Go through the entries below and print, exactly, the lines starting at the one with "docker (169, 77)" and ending at the one with "Techno Tim’s youtube", keeping both ends and no others.

Data to examine section start

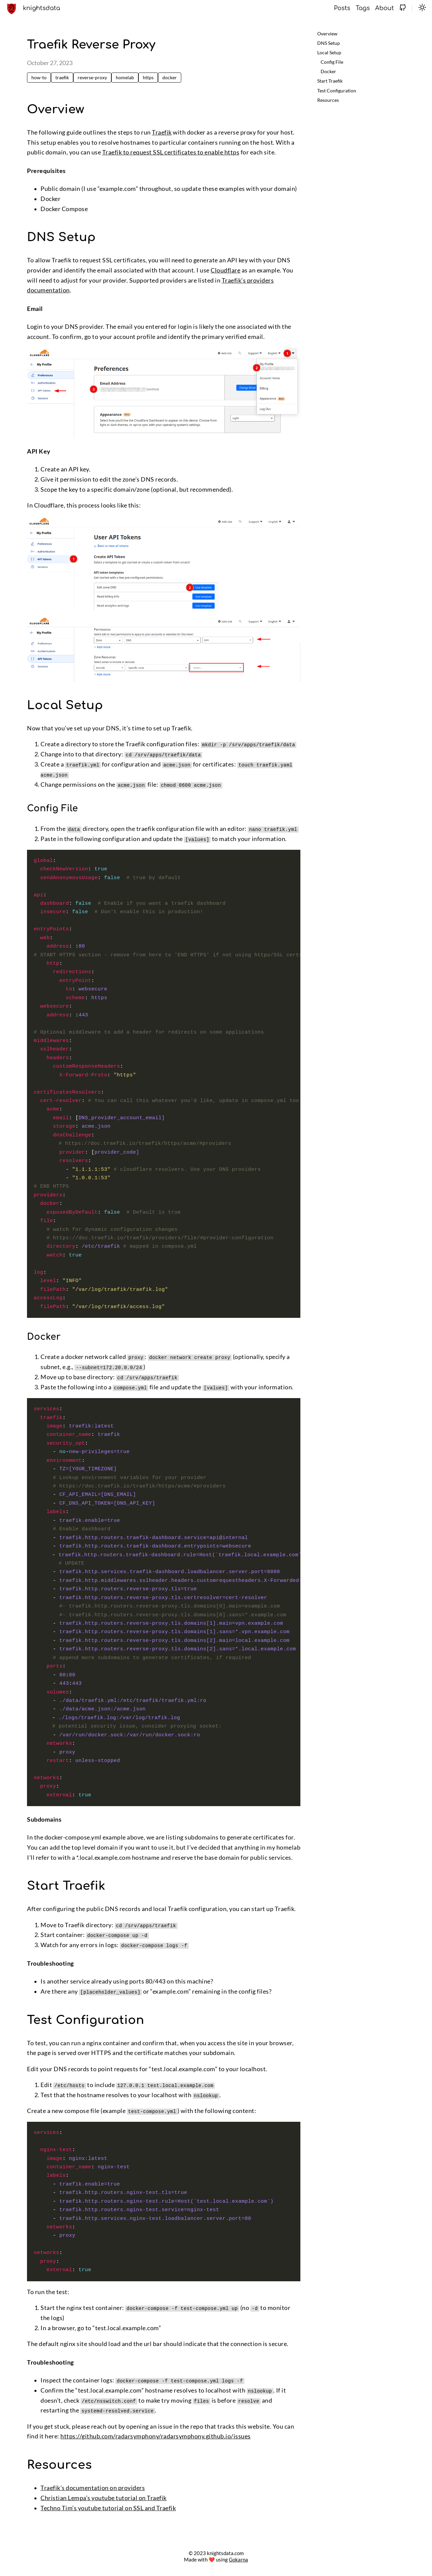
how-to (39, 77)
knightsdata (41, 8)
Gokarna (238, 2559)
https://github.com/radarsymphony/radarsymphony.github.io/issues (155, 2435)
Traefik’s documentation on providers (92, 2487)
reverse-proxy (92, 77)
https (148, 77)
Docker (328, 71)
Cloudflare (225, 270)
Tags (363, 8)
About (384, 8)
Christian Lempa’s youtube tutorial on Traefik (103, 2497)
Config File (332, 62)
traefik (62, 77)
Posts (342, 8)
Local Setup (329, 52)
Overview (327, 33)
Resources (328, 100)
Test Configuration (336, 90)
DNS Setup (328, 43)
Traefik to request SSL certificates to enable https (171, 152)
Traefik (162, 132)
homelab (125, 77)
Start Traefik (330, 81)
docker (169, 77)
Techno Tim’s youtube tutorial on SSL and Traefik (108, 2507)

Data to examine section end
Data to examine section start

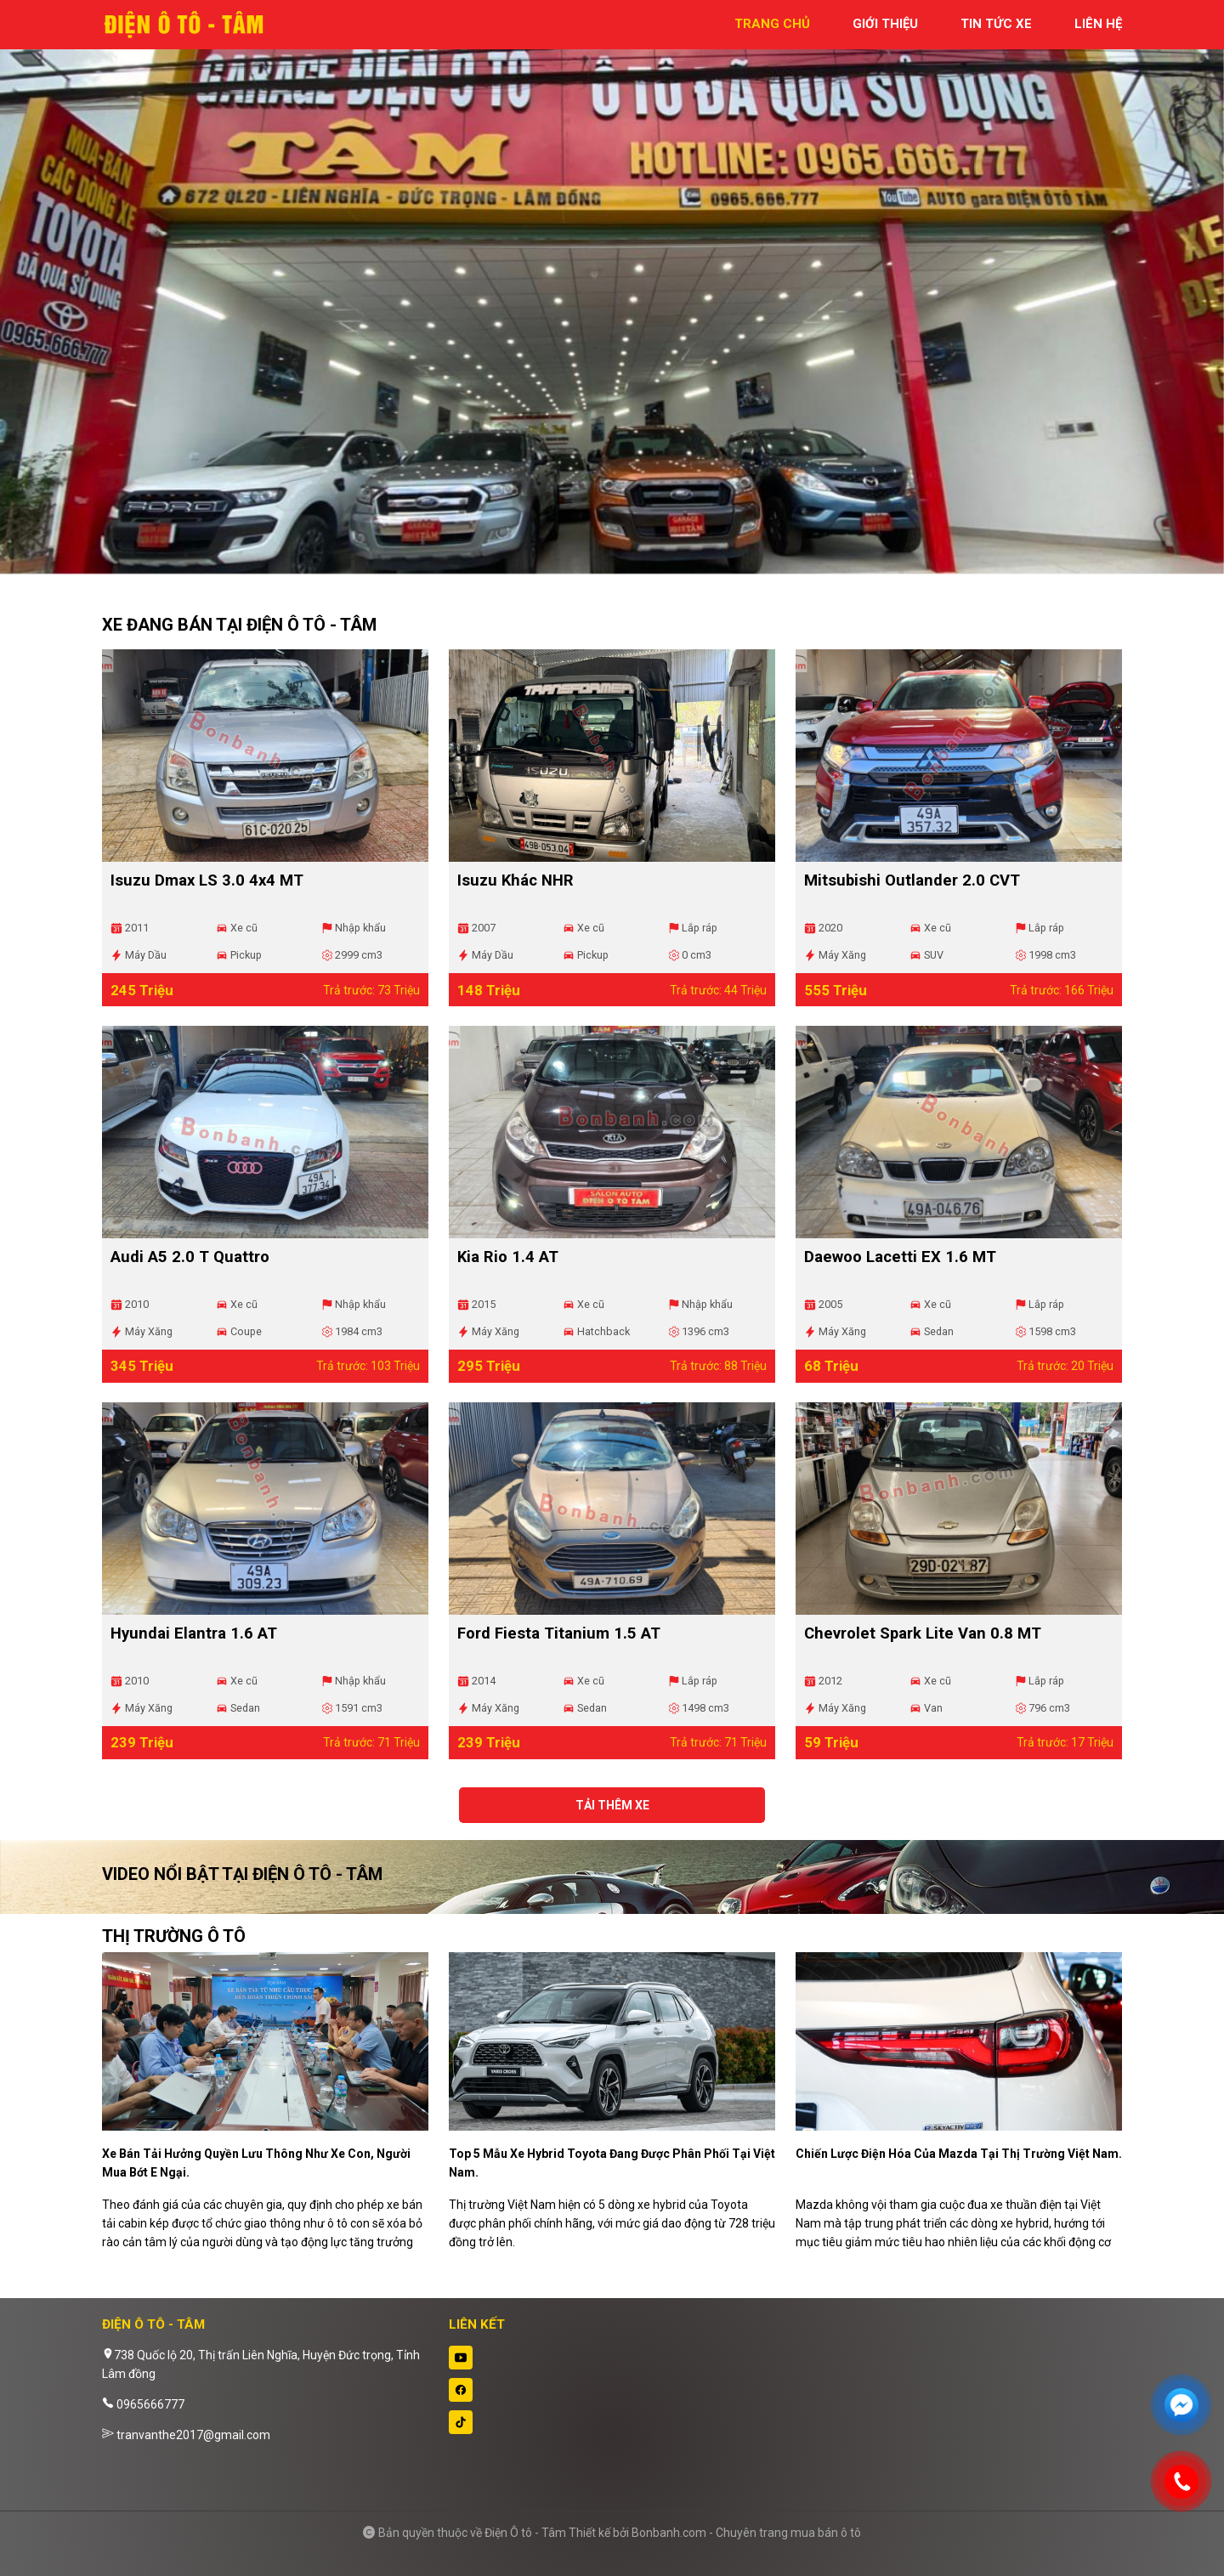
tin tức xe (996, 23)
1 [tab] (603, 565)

Data to examine section end

■ Task response ■
docker (169, 77)
Techno Tim’s youtube tutorial on SSL and Traefik (108, 2507)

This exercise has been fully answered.